You can group BGP neighbours who share the same outbound policies together in what is called a BGP peer group. Instead of configuring each neighbour with the same policy individually, a peer group allows you to group the policies which can be applied to individual peers thus making efficient update calculation along with simplified configuration.
All neighbours parameters are applied to the peer-group itself. Configuration is simple:
Example for R1
Router1(config)# router bgp 200
Router1(config-router)# neighbor PEERGROUPABC peer-group
Router1(config-router)# neighbor PEERGROUPABC remote-as 501
Router1(config-router)# neighbor PEERGROUPABC Password A123
Router1(config-router)# neighbor PEERGROUPABC Version4
The above configuration creates a peer-group named PEERGROUPABC, and applies the desired settings. Next, we must “assign” the appropriate neighbours to the peer-group:
Router(config-router)# neighbor 1.0.0.2 peer-group PEERGROUPABC
Router(config-router)# neighbor 2.0.0.2 peer-group PEERGROUPABC
Router(config-router)# neighbor 4.0.0.2 peer-group PEERGROUPABC
The above neighbours now inherit the settings of the peer-group named PEERGROUPABC.
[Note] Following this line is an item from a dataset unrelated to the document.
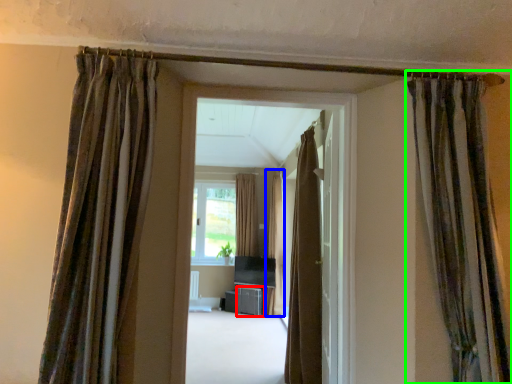 Question: Which is nearer to the furniture (highlighted by a red box)? curtain (highlighted by a blue box) or curtain (highlighted by a green box).

Choices:
 (A) curtain
 (B) curtain

Answer: (A)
All “members” of a peer-group must exclusively be internal (iBGP) peers or external (eBGP) peers. A mix of internal and external peers is not allowed in a peer-group
Benefits of BGP Peer Groups:
The major benefit you achieve when you specify a BGP peer group is that a BGP peer group reduces the amount of system resources (CPU and memory) necessary in an update generation. In addition, a BGP peer group also simplifies the BGP configuration. A BGP peer group reduces the load on system resources by allowing the routing table to be checked only once, and updates to be replicated to all peer group members instead of being done individually for each peer in the peer group.